Error Recovery Is a Structural Property, Not a Feature
In a conventional program, an error typically propagates as an exception or terminates the process. In a coding agent, an error is an observation like any other. It goes into the context window, and the model reads it on the next turn.
When a bash command exits with a non-zero code, when a file read fails because the path does not exist, when a test suite reports failures, all of that output becomes data the model can reason about. This self-correcting behavior is not bolted on; it follows directly from the tool loop architecture. The model observes failure and adapts, rather than the developer having to anticipate every failure mode in advance.
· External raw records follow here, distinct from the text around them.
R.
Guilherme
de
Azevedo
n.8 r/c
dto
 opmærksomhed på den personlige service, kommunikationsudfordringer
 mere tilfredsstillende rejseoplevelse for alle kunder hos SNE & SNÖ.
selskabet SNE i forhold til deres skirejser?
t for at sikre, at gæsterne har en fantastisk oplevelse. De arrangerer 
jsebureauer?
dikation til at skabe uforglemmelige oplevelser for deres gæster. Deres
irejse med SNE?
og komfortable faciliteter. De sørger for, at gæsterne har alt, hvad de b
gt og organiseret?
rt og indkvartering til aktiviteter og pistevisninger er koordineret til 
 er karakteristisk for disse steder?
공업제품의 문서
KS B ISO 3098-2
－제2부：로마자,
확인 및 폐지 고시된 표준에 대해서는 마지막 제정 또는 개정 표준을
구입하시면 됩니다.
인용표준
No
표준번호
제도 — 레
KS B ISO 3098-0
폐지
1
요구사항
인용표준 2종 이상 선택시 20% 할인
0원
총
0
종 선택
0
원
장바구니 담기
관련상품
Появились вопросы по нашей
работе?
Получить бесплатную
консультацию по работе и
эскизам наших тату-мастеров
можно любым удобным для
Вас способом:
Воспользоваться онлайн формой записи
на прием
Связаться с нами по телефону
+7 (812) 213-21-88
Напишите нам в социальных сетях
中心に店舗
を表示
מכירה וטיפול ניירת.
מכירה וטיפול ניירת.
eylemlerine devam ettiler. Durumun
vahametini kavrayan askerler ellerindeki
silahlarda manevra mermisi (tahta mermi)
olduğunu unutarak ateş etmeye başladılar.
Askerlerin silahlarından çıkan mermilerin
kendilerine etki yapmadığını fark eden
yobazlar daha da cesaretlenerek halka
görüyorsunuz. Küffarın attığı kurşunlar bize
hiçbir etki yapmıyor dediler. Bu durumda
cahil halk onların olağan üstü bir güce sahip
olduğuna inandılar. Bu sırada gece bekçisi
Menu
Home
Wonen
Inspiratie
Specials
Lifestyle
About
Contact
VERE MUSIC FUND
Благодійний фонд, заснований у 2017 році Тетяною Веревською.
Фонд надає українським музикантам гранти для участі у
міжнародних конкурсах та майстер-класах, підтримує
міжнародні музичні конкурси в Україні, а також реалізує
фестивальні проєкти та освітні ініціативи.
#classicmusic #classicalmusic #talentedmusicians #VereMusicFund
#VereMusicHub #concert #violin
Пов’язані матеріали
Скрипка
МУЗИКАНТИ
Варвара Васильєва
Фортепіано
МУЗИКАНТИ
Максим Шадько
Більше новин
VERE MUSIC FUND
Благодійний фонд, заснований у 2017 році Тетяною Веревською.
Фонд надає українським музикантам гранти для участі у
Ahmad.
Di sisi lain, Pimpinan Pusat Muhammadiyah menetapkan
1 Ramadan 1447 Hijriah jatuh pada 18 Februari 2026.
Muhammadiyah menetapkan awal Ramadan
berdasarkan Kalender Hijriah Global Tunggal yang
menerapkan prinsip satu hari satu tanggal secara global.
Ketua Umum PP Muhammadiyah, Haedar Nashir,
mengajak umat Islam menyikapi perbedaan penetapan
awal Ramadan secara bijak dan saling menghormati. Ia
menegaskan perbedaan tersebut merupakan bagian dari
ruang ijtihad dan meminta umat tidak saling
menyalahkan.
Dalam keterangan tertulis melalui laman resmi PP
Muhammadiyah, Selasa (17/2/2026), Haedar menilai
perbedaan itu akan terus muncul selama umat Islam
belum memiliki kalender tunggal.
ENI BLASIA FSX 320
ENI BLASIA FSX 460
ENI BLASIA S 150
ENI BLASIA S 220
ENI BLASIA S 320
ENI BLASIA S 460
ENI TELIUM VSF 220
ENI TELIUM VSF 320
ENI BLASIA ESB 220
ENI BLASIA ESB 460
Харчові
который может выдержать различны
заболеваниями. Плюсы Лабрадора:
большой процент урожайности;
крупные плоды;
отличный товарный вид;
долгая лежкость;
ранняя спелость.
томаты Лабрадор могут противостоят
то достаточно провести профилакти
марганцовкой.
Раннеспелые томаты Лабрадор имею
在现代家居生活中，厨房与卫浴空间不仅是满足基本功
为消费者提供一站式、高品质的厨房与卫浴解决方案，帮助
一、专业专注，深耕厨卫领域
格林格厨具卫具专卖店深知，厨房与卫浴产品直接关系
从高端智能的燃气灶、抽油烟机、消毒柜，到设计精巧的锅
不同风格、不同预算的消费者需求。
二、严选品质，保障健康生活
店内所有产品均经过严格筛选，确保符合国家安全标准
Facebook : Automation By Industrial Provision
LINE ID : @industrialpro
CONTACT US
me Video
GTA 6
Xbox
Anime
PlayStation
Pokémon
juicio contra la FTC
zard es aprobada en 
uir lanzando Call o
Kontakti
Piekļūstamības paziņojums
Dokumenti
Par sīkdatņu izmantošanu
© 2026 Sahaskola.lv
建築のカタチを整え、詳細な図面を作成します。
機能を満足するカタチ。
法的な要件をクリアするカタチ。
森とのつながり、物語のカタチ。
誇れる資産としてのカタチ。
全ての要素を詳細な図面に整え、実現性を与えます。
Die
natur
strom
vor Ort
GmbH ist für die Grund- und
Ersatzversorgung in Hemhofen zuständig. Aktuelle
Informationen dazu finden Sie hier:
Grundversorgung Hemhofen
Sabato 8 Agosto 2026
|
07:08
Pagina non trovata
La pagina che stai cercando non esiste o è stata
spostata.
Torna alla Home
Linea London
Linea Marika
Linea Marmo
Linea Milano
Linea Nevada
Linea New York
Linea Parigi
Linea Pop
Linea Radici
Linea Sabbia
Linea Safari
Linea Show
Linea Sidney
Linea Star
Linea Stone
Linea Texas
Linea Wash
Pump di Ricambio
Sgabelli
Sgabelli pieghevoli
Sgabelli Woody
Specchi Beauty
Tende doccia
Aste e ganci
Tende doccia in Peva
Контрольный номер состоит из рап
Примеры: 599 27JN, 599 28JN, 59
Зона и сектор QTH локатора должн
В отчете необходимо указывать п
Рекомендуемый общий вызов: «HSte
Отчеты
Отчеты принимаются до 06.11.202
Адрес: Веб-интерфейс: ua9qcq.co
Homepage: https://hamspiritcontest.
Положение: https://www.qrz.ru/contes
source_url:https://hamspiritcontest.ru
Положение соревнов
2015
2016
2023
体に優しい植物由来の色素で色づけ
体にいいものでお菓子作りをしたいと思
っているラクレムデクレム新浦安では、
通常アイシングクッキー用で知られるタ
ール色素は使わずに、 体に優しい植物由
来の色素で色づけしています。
In practice, agents navigate unfamiliar codebases through exploration and observation. They read a file that seems relevant, follow import paths to discover other modules, run the test suite to establish a baseline, and adjust their plan based on what they find. The path through the task is not computed upfront; it emerges from the sequence of observations.
Cursor’s 2025 leaked system prompt included explicit instructions around error recovery: when a command fails, read the output, identify the specific error, address it before retrying. The instruction is mundane, but it distinguishes agents that recover from agents that retry blindly or give up.
The Permission Boundary
Every coding agent has to decide how much to do autonomously before pausing to confirm. Full autonomy executes every tool call without interruption; full caution asks the user before every write. The engineering challenge is calibrating the middle.
Claude Code’s default permission model requires confirmation for bash commands and file writes, with an opt-in --dangerouslySkipPermissions flag for fully autonomous runs. The model assesses risk based on reversibility: reading files is free; writing without a recoverable git state is not. Git checkpointing is the safety net that makes autonomy safer, because the agent can stage or commit after each logical unit of work and the user can review incremental progress.
OpenAI’s Codex takes a different approach by operating on a cloud-hosted git clone of the repository rather than the user’s local working tree. Edits are isolated until the user explicitly merges the agent’s output. This architectural choice moves the permission boundary to the merge step, giving the agent full autonomy within its sandbox without risk to the user’s local state.
These architectural details converged across products not through coordination but through constraint. The context window forces external state management. The need to verify edits before applying them pushes toward targeted replacement. The value of being able to recover from errors pushes toward detailed tool output. Each decision follows from the shape of the underlying problem, which is why implementations from different organizations look so similar beneath the surface.